With these settings, the VM starts, but i get no Image on the monitor attached to the GPU. Also th VNC console doesnt show any image, presumably because the Image is outputed through the GPU pcie device.

Questions:
1)Should i also be getting an image in the VNC console, if everything is passthroughed ok ?
2)Is there a problem that both of my GPUs, allthough they have different PCI address, have exactly similar IDs? Couldnt i input in the VFIO.CONF as IDs a complet PCI address with ID ?
Because that way i would write
options vfio-pci ids=4c:00.0/1002:6863,4c:00.1/1002:aaf8 (If that is the correct syntax - i dont know)
But i would need to specify exactly, because both cards have same id.
3)Bios is OVMF, EFI disk is in order, if i remove the PCI devices from the VM, the VM starts ok, and i get an image on the VNC Console, and windows boots, and i am in windows.

As soon as i add the pci devices, i get the problem above.
Perhaps i am doing something wrong ?

ANy help would be apreciated. I have managed to set everything i need (apart from the passtrough of the optical disc) and this GPU passtrough would be the last thing i would need to get working.
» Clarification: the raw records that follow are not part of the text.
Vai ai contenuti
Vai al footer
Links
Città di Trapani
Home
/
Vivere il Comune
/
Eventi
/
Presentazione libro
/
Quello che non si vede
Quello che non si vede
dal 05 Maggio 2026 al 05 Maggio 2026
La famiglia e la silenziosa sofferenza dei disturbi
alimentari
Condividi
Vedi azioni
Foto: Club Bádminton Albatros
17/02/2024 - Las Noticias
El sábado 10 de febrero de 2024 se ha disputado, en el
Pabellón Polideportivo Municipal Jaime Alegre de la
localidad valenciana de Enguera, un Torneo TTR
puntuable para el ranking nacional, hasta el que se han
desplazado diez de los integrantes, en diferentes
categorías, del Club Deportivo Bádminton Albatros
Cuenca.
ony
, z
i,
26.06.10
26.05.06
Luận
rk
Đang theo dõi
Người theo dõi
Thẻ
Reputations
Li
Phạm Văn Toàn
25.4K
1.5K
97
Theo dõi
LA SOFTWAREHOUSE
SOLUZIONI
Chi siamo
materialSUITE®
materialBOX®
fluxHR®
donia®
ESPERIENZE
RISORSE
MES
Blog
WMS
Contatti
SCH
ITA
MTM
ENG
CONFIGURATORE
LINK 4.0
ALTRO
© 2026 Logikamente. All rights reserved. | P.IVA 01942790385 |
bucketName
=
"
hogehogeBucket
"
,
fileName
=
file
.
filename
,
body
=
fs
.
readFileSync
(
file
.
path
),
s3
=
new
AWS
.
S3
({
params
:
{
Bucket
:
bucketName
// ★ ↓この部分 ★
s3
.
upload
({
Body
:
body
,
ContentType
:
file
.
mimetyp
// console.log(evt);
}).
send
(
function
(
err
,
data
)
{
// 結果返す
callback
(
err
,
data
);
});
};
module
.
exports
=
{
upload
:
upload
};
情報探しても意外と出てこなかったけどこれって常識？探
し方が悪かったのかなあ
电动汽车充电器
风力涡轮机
I sure hope it is possible.
Any ideeas are deeeeeeeeply apreciated. I have been trying to make these VMs happening for the past 3 Weeks, going on a month now, started with UNRAID, ESXi, and now PROXMOX: Decided to remain with Proxmox, as it seems to most comprehensive of all. Im only hopefull i will be able to make the VMs work with the GPU passthrough.
 
Also Running
Code:
dmesg | grep ecap
lists
[ 96.477085] vfio_ecap_init: 0000:4c:00.0 hiding ecap 0x19@0x270
[ 96.477096] vfio_ecap_init: 0000:4c:00.0 hiding ecap 0x1b@0x2d0
[ 301.202824] vfio_ecap_init: 0000:4c:00.0 hiding ecap 0x19@0x270
[ 301.202836] vfio_ecap_init: 0000:4c:00.0 hiding ecap 0x1b@0x2d0
[ 1869.592814] vfio_ecap_init: 0000:4c:00.0 hiding ecap 0x19@0x270
[ 1869.592832] vfio_ecap_init: 0000:4c:00.0 hiding ecap 0x1b@0x2d0

Shit does this mean , Intrerupt remapping is not supported ?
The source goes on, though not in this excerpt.